As governments spend massively to revive economies, a huge battle has emerged around whether the economic recovery should also achieve other goals, particularly cutting the emissions that cause climate change. Those advocating green spending say the $10 trillion that governments have already committed to stimulus should be just the beginning, and an even bigger pile of cash is now needed for expansive “green new deals.”

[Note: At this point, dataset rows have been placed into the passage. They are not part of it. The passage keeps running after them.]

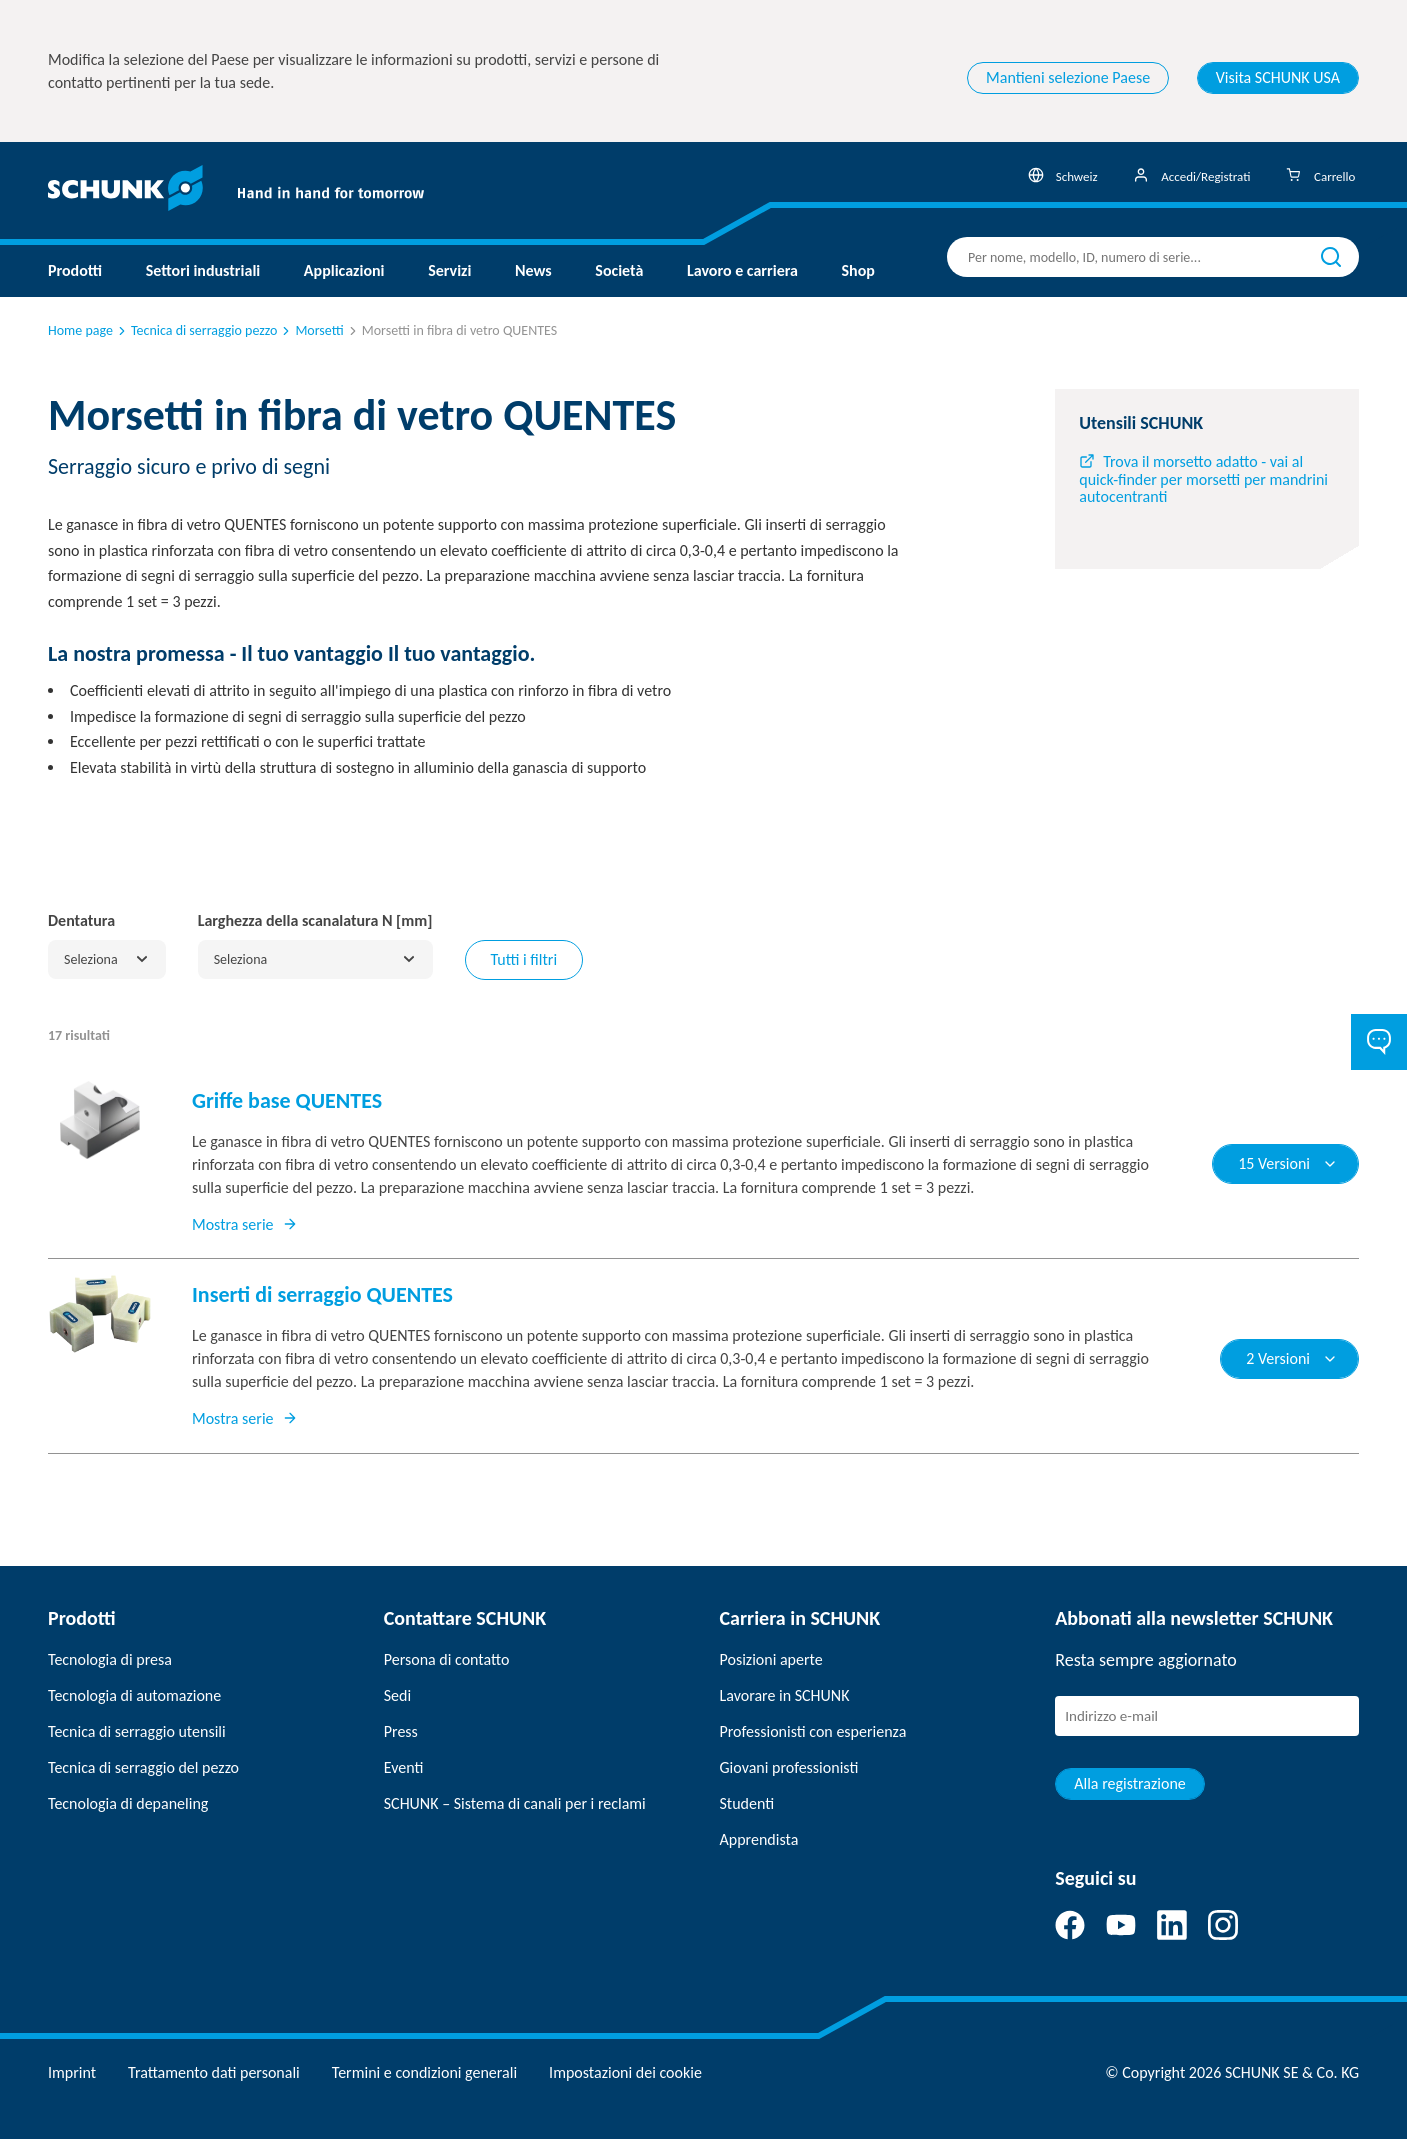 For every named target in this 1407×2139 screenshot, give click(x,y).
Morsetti (311, 330)
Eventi (404, 1767)
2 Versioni (1292, 1358)
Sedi (397, 1695)
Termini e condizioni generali (424, 2072)
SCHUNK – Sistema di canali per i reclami (515, 1803)
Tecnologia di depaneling (128, 1803)
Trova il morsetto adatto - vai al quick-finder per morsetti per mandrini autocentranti (1203, 479)
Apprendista (759, 1839)
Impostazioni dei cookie (625, 2072)
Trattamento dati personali (214, 2072)
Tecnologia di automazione (134, 1695)
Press (401, 1731)
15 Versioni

In most countries, the political forces are blowing against green recovery. Distant, abstract goals like global warming have fallen far down the list of priorities while paychecks and health loom much larger than they did six months ago. Some have actually relaxed pollution control standards and will take growth at any cost. While there are many policies that could deliver economic growth and lower emissions, most of them don’t work quickly — and thus don’t deliver what most citizens expect from government today. With global markets and societies in chaos, our ability to forecast has gone down; risks for investors in long-lived technologies, which is most of what’s needed for deep decarbonization, have gone up. Unlike the last financial crisis, when nations spent up to 15 percent of their stimulus money on clean energy, few have such forward-looking plans this time.
Europe, however, is the exception. There, the European Green Deal — a $1.1 trillion climate-focused infrastructure and decarbonization plan that had been cooked up before the pandemic — looks set to get even bigger now. Why? Because for decades the problem of climate change has gone mainstream in Europe. Outside of a few places (e.g., coal-burning Poland) and a few political stripes (e.g., populist nationalists) every major political party, left and right, has embraced climate as a core goal. As the U.S. government has waxed and waned on enthusiasm for climate policy (right now, we are in the Dark Ages), Europe has always been supportive. Now is Europe’s moment to use that leadership to change the world.
With political support at home, spending piles of money on deep decarbonization in Europe may prove to be the easy part. Much harder will be making sure global economies build back together. A hyper-green Europe will have little impact on the climate unless the better technology and business practices nurtured at home can spread widely to the places that cause most emissions. Only 9 percent of world emissions come from Europe, a share that has dropped steadily and will decline even faster the more Europe invests in weaning its economies off of fossil fuels. Leadership is great, but followership is what really matters for the climate because it is the total emissions from all over the planet that accumulate in the atmosphere and cause global warming.
The good news is that nearly all the key elements of a successful foreign policy strategy for building back together are in place in Europe.
Markets in Europe are already open to global competition, which will help make the whole world greener. For example, Europe has a highly competitive market for building renewable power — one that is anchored in global supply chains that allow the best systems to be purchased for the lowest cost.